By Len Monheit
As January comes to a conclusion, we’re still waiting on GMPs, and soy's cholesterol benefits are questioned, leading to speculation in some cases that the health claim might be reviewed. A review of several studies involving omega-3’s and lack of confirmed evidence of risk reduction of various types of cancer is published, receiving widespread pickup. Consumerlab.com releases another review, this time on sexual enhancement products, and increasingly receives pick up in the news for past announcements, often in the same sentence as the words ‘can’t trust what’s in the bottle’ and ‘unregulated industry’. It's not an ideal environment, but not new – we’ve seen all this before. This is all part of the background noise we’ve become accustomed to as we operate in this industry. There are a couple of things brewing though, that are a bit ‘new’.
H.R. 4282, the Health Freedom Protection Act, continues to carry some momentum. Recent setbacks for Qualified Health Claim submissions and frustration at not being able to talk about pain, cholesterol, joints and use other ‘disease-related language’ despite scientific substantiation, in many cases, has been extremely frustrating and discouraging. The apparently heavy-handed manner in which the regulatory agencies (FDA and FTC) are dealing with companies trying to push the envelope is fueling support for the legislation. Health care cost reduction and inefficiencies in the current health environment mean that drastic change - fundamental policy change - is required.
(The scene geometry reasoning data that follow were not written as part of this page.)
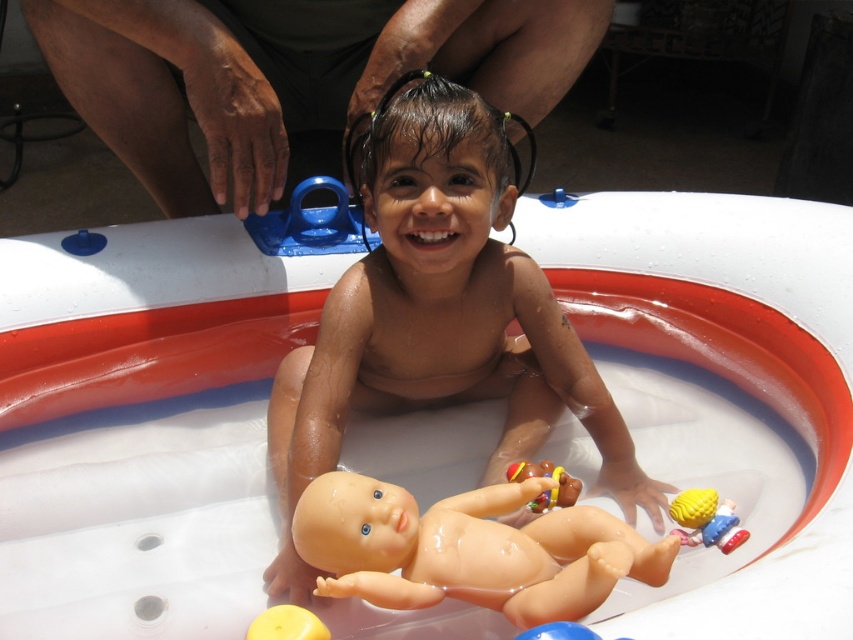 Based on the scene description, can you determine which object is taller between the white rubber bath at center and the brown skin at upper center?

The white rubber bath at center is taller than the brown skin at upper center according to the description.

You are a parent looking at the image of your child in the inflatable pool. You want to know if the white rubber bath at center is positioned below the brown skin at upper center. Can you confirm this?

Yes, the white rubber bath at center is positioned below the brown skin at upper center as described.

You are a photographer trying to capture the perfect shot of the scene. The white rubber bath at center is at point 0.391, 0.836. If you want to frame the bath exactly in the center of your photo, should you move your camera to the left or right?

The white rubber bath at center is already positioned at point (712, 250), which is the center of the image. Therefore, no adjustment is needed to frame it in the center.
Is legislative change such as H.R. 4282 the best means? Many I’ve spoken to see a vision of unrestricted language, and in the current regulatory environment, grossly inadequate resources still prevailing for FDA to enforce the huge abuses a more open environment will likely encourage. When one considers even the current behavior of some of the irresponsible companies touting themselves as legitimate supplement companies, if these organizations are given still more latitude and ‘freedom’, I shudder to think about some of the results. Part of the argument in favor of the legislation, though, asks why legitimate responsible companies with compelling science should be penalized for the activities of irresponsible companies with little such commitment. It is increasingly obvious that something has to give, especially where there is continuing evidence that the current system is not working.
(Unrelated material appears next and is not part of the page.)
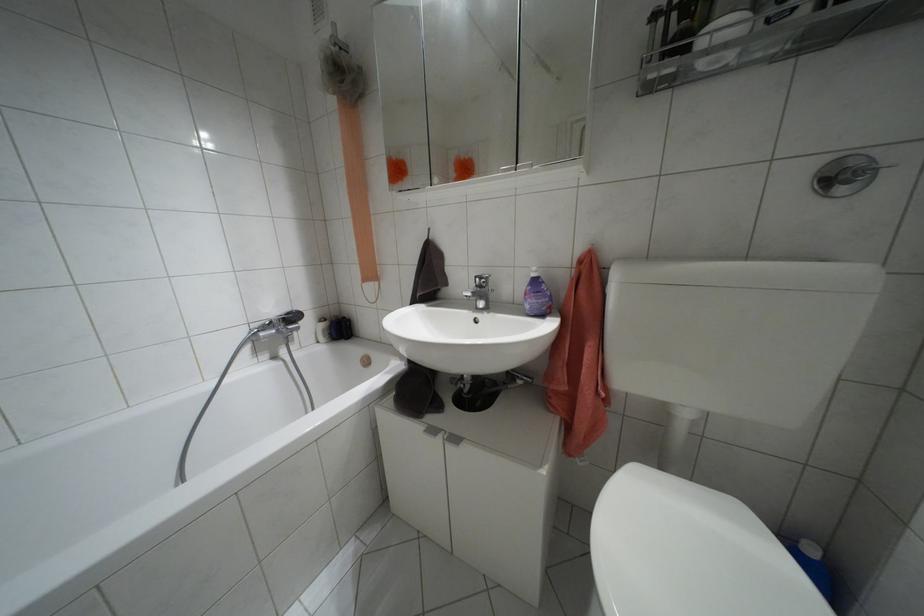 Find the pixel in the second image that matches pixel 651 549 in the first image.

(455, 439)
On another note, the FDA's joint Nonprescription Drugs and Endocrinologic and Metabolic Drugs Advisory Committee voted to recommend that the FDA approve Glaxo Smith Kline’s Orlistat 60 mg capsules for over-the-counter (OTC) use in the U.S. (Forbes article http://www.forbes.com/2006/01/24/gsk-fat-pill-cx_gl_0124autofacescan05.html) According to the Forbes coverage, the product, marketed under the name Alli, would be indicated for use by overweight adults along with a reduced calorie, low-fat diet.
It’s interesting to note that the precautions listed for Xenical (the 120mg version of the drug, slated to remain available by prescription only) include ‘Xenical can decrease the absorption some fat-soluble vitamins and beta-carotene. Therefore when being treated with Xenical, take a multivitamin supplement that contains vitamins D, E, K, and beta-carotene. Take your multivitamin once a day at least 2 hours before or after taking Xenical, such as bedtime.’
I’m a bit perplexed as to why a half dose is slated to ‘go OTC’ while essentially a double dose requires a prescription. One might cynically guess that the logic follows something like ‘we know that individuals will only consume by responsibly following label instructions.’ One would also guess that the precautions recommending vitamin supplementation, indicated for Xenical either don’t exist for the ‘half-dose’, or will also be followed automatically by consumers. (One can certainly understand why the FDA panel had some doubts about this approval.)
I’m very curious to see what implications this event has for our industry and for the weight management supplement category in particular. We know that knock-off products masquerading as supplements will be aggressively promoted. We know too that in the past, when pharmaceutical companies aggressively enter a category, as in any competitive environment, they seek to deter rival approaches.
There’s a certain irony emerging in both of these issues as the heads of regulatory agencies around the world call for personal responsibility for health and wellness. On the one hand, stifling of language prevents individuals from learning what they need to in order to exercise increased control of their personal health and wellbeing. In the other case, another magic bullet (an OTC product) has been provided to those looking for quick fixes, without requiring fundamental lifestyle change in order to allow these consumers to be truly healthier.